DATA PROVIDED:

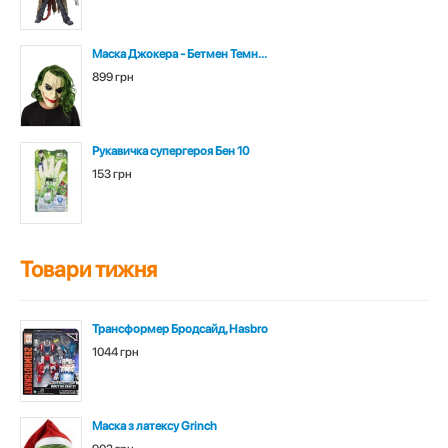
Маска Джокера - Бетмен Темн...
899 грн
Рукавичка супергероя Бен 10
153 грн
Товари тижня
Трансформер Бродсайд, Hasbro
1044 грн
Маска з латексу Grinch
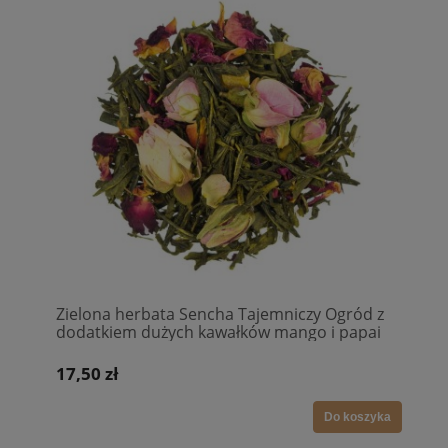
Zielona herbata Sencha Tajemniczy Ogród z
dodatkiem dużych kawałków mango i papai
pączki róży i płatki róży
17,50 zł
Do koszyka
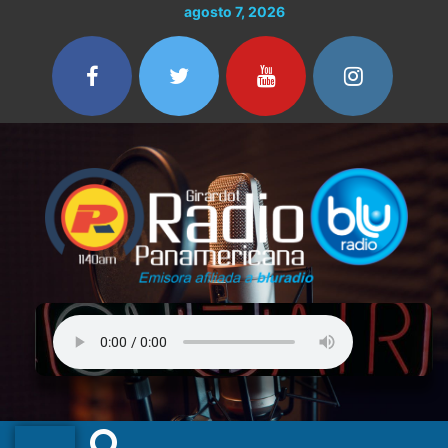
Ir
agosto 7, 2026
al
contenido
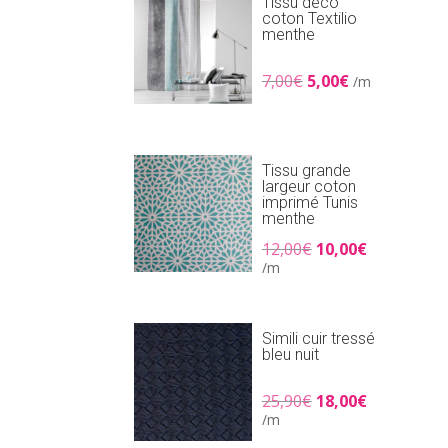
Tissu déco
coton Textilio
menthe
Le
Le
7,00
€
5,00
€
/m
prix
prix
initial
actuel
était :
est :
7,00€.
5,00€.
Tissu grande
largeur coton
imprimé Tunis
menthe
Le
Le
12,00
€
10,00
€
prix
prix
/m
initial
actuel
était :
est :
12,00€.
10,00€.
Simili cuir tressé
bleu nuit
Le
Le
25,90
€
18,00
€
prix
prix
/m
initial
actuel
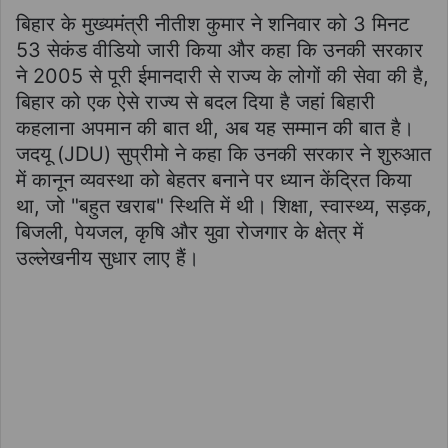
बिहार के मुख्यमंत्री नीतीश कुमार ने शनिवार को 3 मिनट
53 सेकंड वीडियो जारी किया और कहा कि उनकी सरकार
ने 2005 से पूरी ईमानदारी से राज्य के लोगों की सेवा की है,
बिहार को एक ऐसे राज्य से बदल दिया है जहां बिहारी
कहलाना अपमान की बात थी, अब यह सम्मान की बात है।
जदयू (JDU) सुप्रीमो ने कहा कि उनकी सरकार ने शुरुआत
में कानून व्यवस्था को बेहतर बनाने पर ध्यान केंद्रित किया
था, जो "बहुत खराब" स्थिति में थी। शिक्षा, स्वास्थ्य, सड़क,
बिजली, पेयजल, कृषि और युवा रोजगार के क्षेत्र में
उल्लेखनीय सुधार लाए हैं।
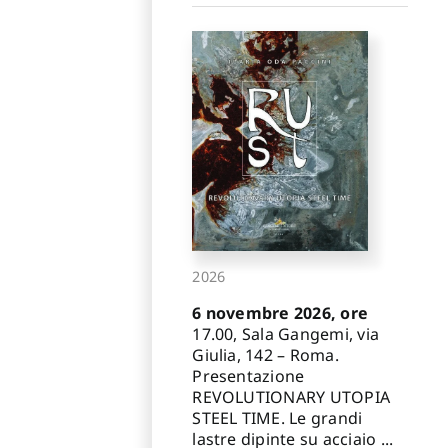
2026
6 novembre 2026, ore
17.00, Sala Gangemi, via
Giulia, 142 – Roma.
Presentazione
REVOLUTIONARY UTOPIA
STEEL TIME. Le grandi
lastre dipinte su acciaio ...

GOAL OF THE EXERCISE: All entries above must be printed again verbatim, with images excluded.

WRITTEN ANSWER:
Маска Джокера - Бетмен Темн...
899 грн
Рукавичка супергероя Бен 10
153 грн
Товари тижня
Трансформер Бродсайд, Hasbro
1044 грн
Маска з латексу Grinch
Zielona herbata Sencha Tajemniczy Ogród z
dodatkiem dużych kawałków mango i papai
pączki róży i płatki róży
17,50 zł
Do koszyka
Ir
agosto 7, 2026
al
contenido
Tissu déco
coton Textilio
menthe
Le
Le
7,00
€
5,00
€
/m
prix
prix
initial
actuel
était :
est :
7,00€.
5,00€.
Tissu grande
largeur coton
imprimé Tunis
menthe
Le
Le
12,00
€
10,00
€
prix
prix
/m
initial
actuel
était :
est :
12,00€.
10,00€.
Simili cuir tressé
bleu nuit
Le
Le
25,90
€
18,00
€
prix
prix
/m
initial
actuel
बिहार के मुख्यमंत्री नीतीश कुमार ने शनिवार को 3 मिनट
53 सेकंड वीडियो जारी किया और कहा कि उनकी सरकार
ने 2005 से पूरी ईमानदारी से राज्य के लोगों की सेवा की है,
बिहार को एक ऐसे राज्य से बदल दिया है जहां बिहारी
कहलाना अपमान की बात थी, अब यह सम्मान की बात है।
जदयू (JDU) सुप्रीमो ने कहा कि उनकी सरकार ने शुरुआत
में कानून व्यवस्था को बेहतर बनाने पर ध्यान केंद्रित किया
था, जो "बहुत खराब" स्थिति में थी। शिक्षा, स्वास्थ्य, सड़क,
बिजली, पेयजल, कृषि और युवा रोजगार के क्षेत्र में
उल्लेखनीय सुधार लाए हैं।
2026
6 novembre 2026, ore
17.00, Sala Gangemi, via
Giulia, 142 – Roma.
Presentazione
REVOLUTIONARY UTOPIA
STEEL TIME. Le grandi
lastre dipinte su acciaio ...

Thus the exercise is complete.